## [Records shown]
=== Begin Enclosure ===
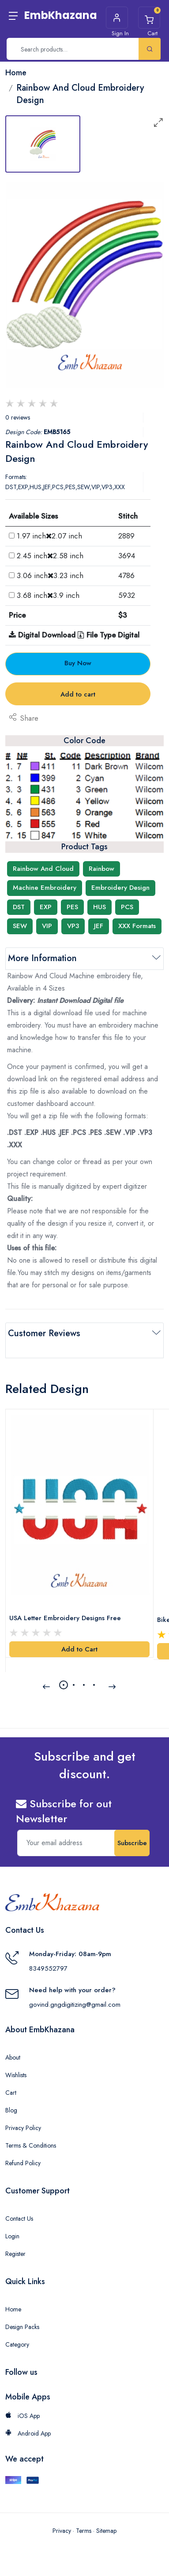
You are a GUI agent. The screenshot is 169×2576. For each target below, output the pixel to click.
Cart (10, 2092)
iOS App (22, 2415)
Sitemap (106, 2530)
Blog (11, 2110)
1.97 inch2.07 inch (49, 536)
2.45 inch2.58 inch (50, 555)
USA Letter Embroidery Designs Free (65, 1618)
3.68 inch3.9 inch (48, 595)
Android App (28, 2433)
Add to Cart (79, 1649)
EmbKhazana (60, 15)
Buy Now (77, 663)
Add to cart (77, 694)
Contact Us (19, 2218)
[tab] (42, 144)
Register (15, 2253)
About (12, 2057)
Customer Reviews (44, 1333)
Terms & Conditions (30, 2145)
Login (12, 2236)
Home (13, 2309)
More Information (42, 958)
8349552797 (48, 1968)
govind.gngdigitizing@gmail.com (74, 2004)
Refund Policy (23, 2163)
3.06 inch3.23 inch (50, 575)
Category (17, 2344)
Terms (83, 2530)
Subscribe (132, 1843)
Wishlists (15, 2075)
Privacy (62, 2530)
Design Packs (22, 2326)
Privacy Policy (23, 2127)
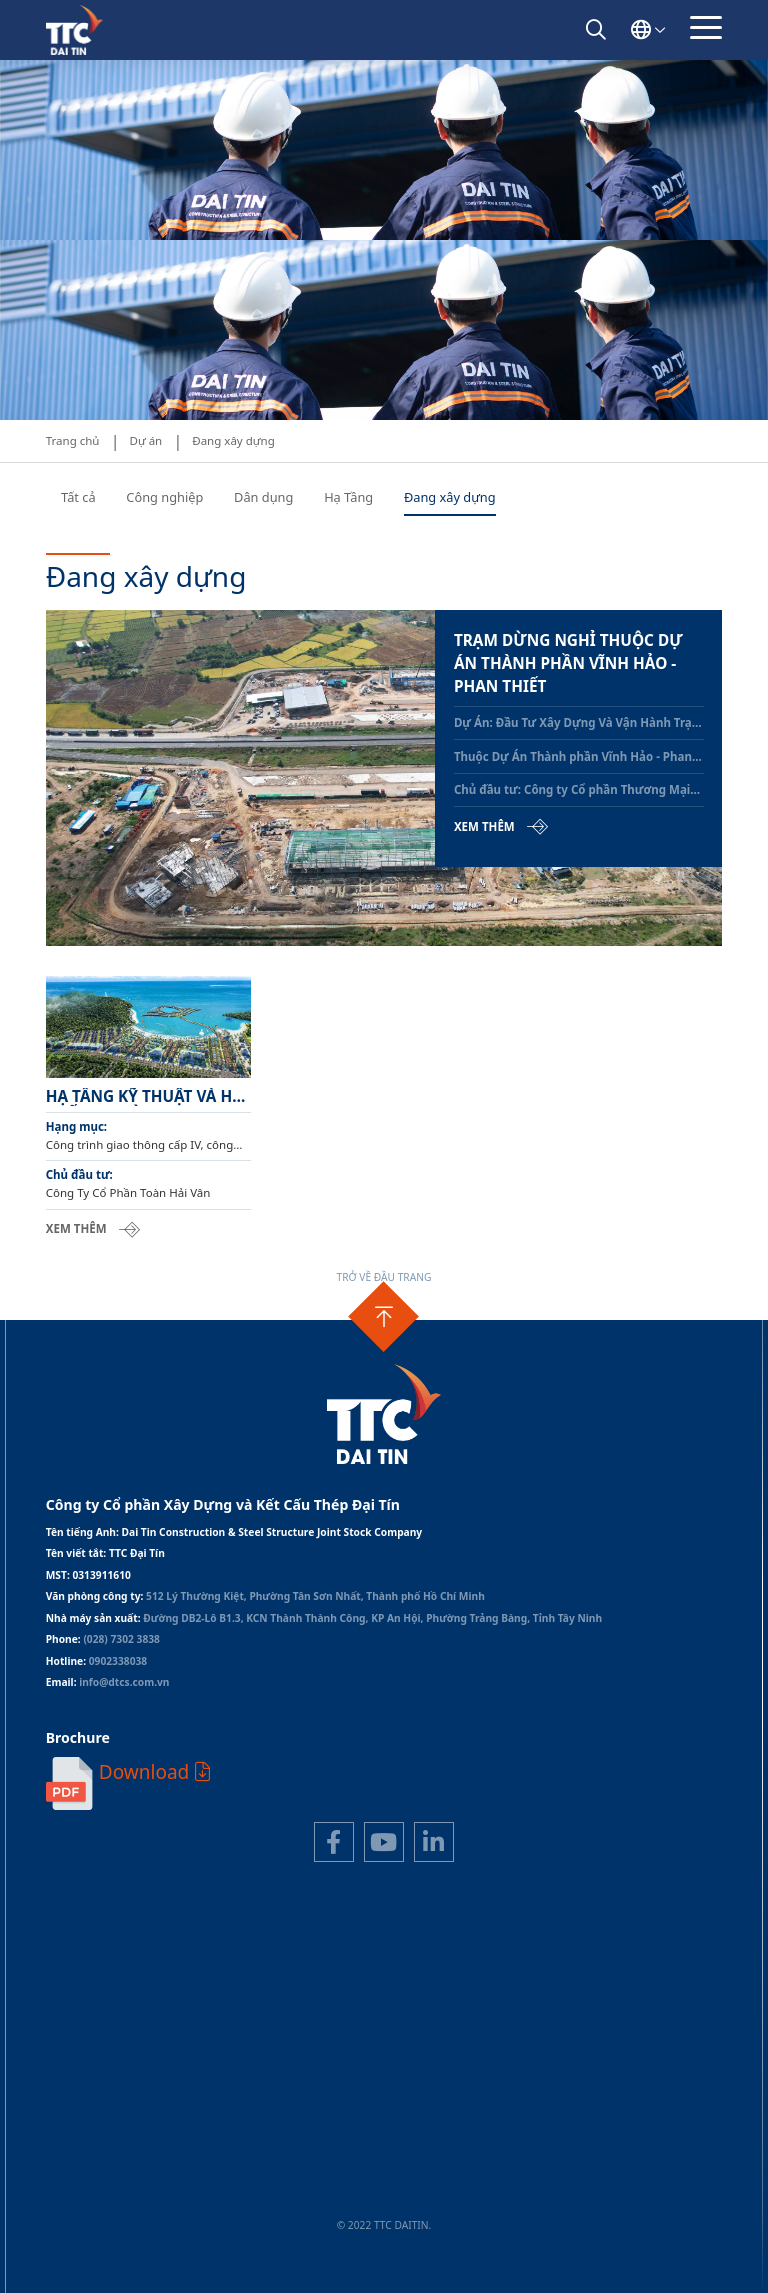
=== End Enclosure ===
Wherever the string "inch" occurs in the records, copy the line it is in.

1.97 inch2.07 inch (49, 536)
2.45 inch2.58 inch (50, 555)
3.68 inch3.9 inch (48, 595)
3.06 inch3.23 inch (50, 575)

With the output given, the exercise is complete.